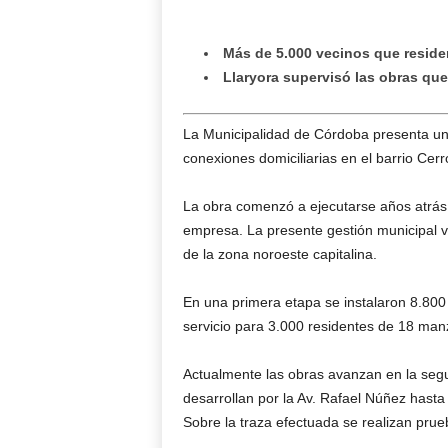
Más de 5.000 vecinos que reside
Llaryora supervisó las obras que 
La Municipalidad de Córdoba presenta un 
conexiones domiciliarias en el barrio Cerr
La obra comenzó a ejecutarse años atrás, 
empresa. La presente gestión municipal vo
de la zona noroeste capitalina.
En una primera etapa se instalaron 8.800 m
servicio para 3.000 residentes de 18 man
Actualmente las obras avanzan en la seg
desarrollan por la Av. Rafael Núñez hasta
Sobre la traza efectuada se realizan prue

...

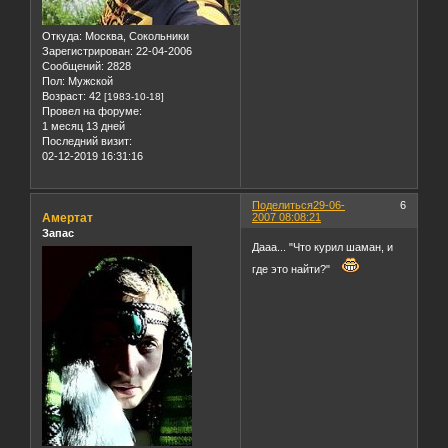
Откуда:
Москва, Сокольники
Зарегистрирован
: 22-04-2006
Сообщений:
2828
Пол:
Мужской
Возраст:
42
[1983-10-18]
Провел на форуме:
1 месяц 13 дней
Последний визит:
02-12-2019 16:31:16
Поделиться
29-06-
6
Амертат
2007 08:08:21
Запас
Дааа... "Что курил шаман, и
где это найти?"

* * *

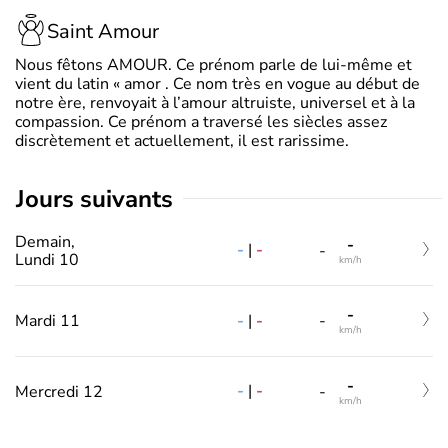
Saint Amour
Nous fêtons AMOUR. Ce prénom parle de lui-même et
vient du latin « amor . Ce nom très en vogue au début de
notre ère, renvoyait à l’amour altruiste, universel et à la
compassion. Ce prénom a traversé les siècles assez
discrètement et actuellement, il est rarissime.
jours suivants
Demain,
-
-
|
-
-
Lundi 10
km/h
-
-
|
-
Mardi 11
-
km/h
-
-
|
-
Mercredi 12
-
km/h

## Instructions for the task
Considering only the records above, state the number of lines that include the word "prénom", with nothing added.

## Solution to this problem
2